その前に、叩きつけられた身は千々に砕けてしまうのだろうが。
ふふ、と口元に笑みが浮かぶ。風に混じる潮の匂いに終わりが近い事を感じ。
だが、不意に向きを変えた風が己の体を吹き上げ勢いを殺し、そのまま暖かな何かの腕に抱き留められた。
「飛び方でも忘れたの」
抑揚の薄いよく知る声に、目を開ける。声と同じく表情の乏しい彼の深い藍色の瞳が己を認め、緩やかに細まった。
「急に落ちて来たから驚いた」
小さな呟きに、すまなかった、と謝罪を返す。
それに首を振る彼の、その背の翼を見て。彼も飛べたのだな、と不躾な事を思った。
「たたき込まれたから。君ほど速くも高くも飛べはしないけれど」
知らず口に出していたか。或いは、考えている事を察したのか。
僅かに唇の端を上げ笑ってみせる彼に、すまなかった、と謝罪を繰り返した。
「どうしたの。落ちてくるのは初めてだ」
彼の疑問も尤もだ。
どう答えたものかと、暫し悩む。何を言ってたとしても、言い訳にすらならない気がした。
「少し疲れてしまったようだ」
正しくはなく、だが間違いでもない理由を述べる。
届かぬものに手を伸ばし求め続ける行為は、こうして諦めてしまった今、酷く疲れたものに感じていた。あれほどまでに焦がれた熱量は、今や何処を探しても見当たりそうにない。
「珍しい事もあるものだね」
「珍しいだろうか」
「珍しいよ。他の兄弟達が飛ぶのに疲れる姿を見た事はないから」
確かに。一族が飛ぶ事に疲労を感じるなど聞いた事もない。
疲れた、と兄弟が口にするその対象は、常に飛ぶ事以外にあった。
曰く、鍛錬に。曰く、学ぶ事の多さに。曰く、友や兄弟と遊び続けてしまった事に。
「今までは、おれみたいな半端物だけが疲れるんだと思っていた」
遠く、屋敷のある方角に視線を向けて。彼の凪いだ声音や表情からは、何を思っているのか察せられない、
そう言えば、彼だけが一族の中で異端であったか。
混じりモノ。
元々直ぐに消えてなくなるだけだったはずの彼を繋ぎ止めるため、海に住まう永遠の肉を与えたのは誰であったか。

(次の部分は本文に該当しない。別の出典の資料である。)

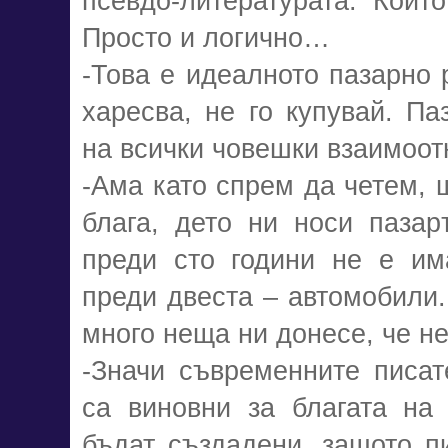
псевдо-литературата. Койт
Просто и логично…
-Това е идеалното пазарно 
харесва, не го купувай. Па
на всички човешки взаимоот
-Ама като спрем да четем, 
блага, дето ни носи пазар
преди сто години не е им
преди двеста – автомобили.
много неща ни донесе, че не
-Значи съвременните писате
са виновни за благата на
бъдат създадени, защото пи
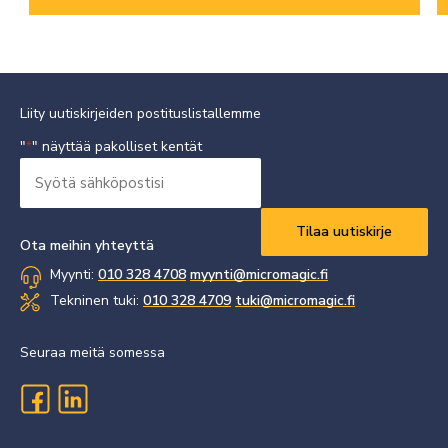
Liity uutiskirjeiden postituslistallemme
"
" näyttää pakolliset kentät
*
Syötä
sähköpostisi
Vaaditaan
*
Ota meihin yhteyttä
Myynti:
010 328 4708
myynti@micromagic.fi
Tekninen tuki:
010 328 4709
tuki@micromagic.fi
Seuraa meitä somessa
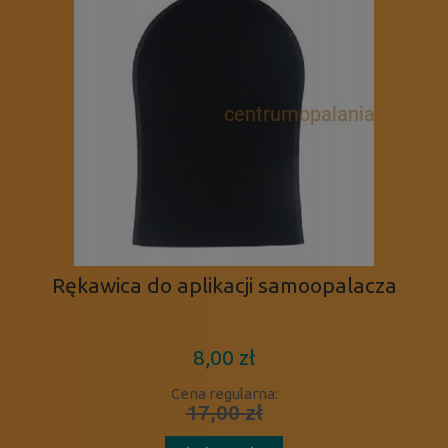
Rękawica do aplikacji samoopalacza
8,00 zł
Cena regularna:
17,00 zł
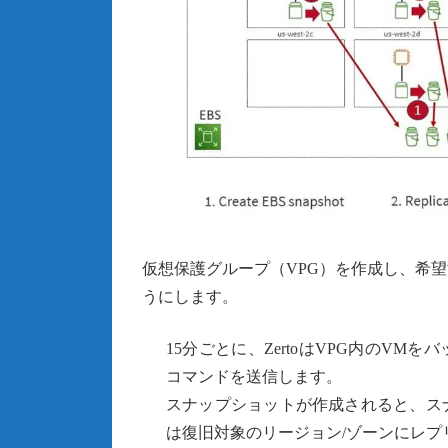
仮想保護グループ（VPG）を作成し、希望
うにします。
15分ごとに、ZertoはVPG内のV
コマンドを送信します。
スナップショットが作成されると、ス
は復旧対象のリージョン/ゾーンにレプ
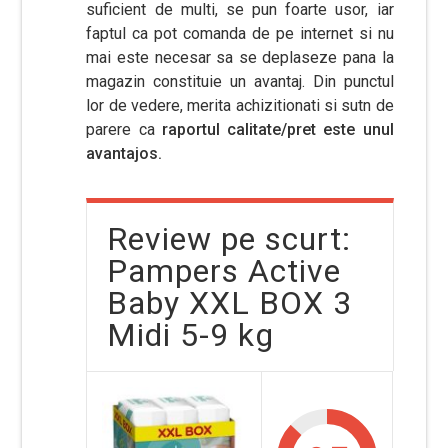
suficient de multi, se pun foarte usor, iar
faptul ca pot comanda de pe internet si nu
mai este necesar sa se deplaseze pana la
magazin constituie un avantaj. Din punctul
lor de vedere, merita achizitionati si sutn de
parere ca
raportul calitate/pret este unul
avantajos.
Review pe scurt:
Pampers Active
Baby XXL BOX 3
Midi 5-9 kg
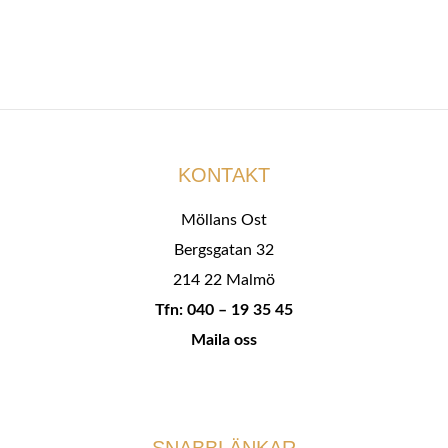
KONTAKT
Möllans Ost
Bergsgatan 32
214 22 Malmö
Tfn: 040 – 19 35 45
Maila oss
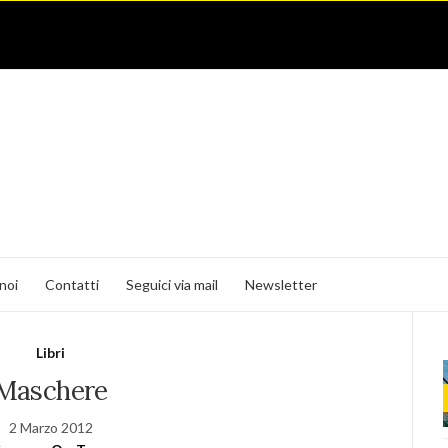
noi
Contatti
Seguici via mail
Newsletter
Libri
Maschere
2 Marzo 2012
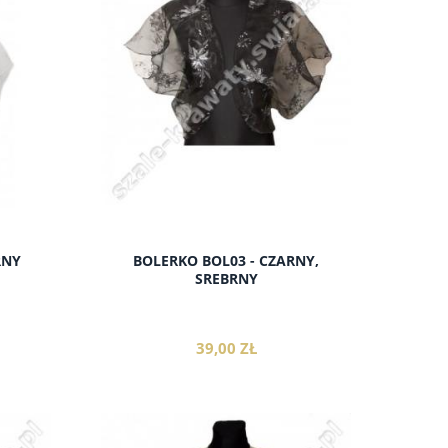
RNY
BOLERKO BOL03 - CZARNY,
SREBRNY
39,00 ZŁ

それにより背に翼を持ちながらも、海の底に沈む事を好む彼を屋敷へと連れ戻すのに苦心した一族がどれだけいた事か。
今となっては懐かしい思い出話となり、活発で反抗ばかりしていた彼も大分落ち着いたと言われているが。彼のそれは、落ち着いたのではなく摩耗して擦り切れてしまっているのだと、どれだけ気づいているだろうか。
「疲れたのか」
問いかける。それに瞬きを一つして。屋敷から空の上、雲より遙か彼方の陽を見るようにして、空を仰いだ。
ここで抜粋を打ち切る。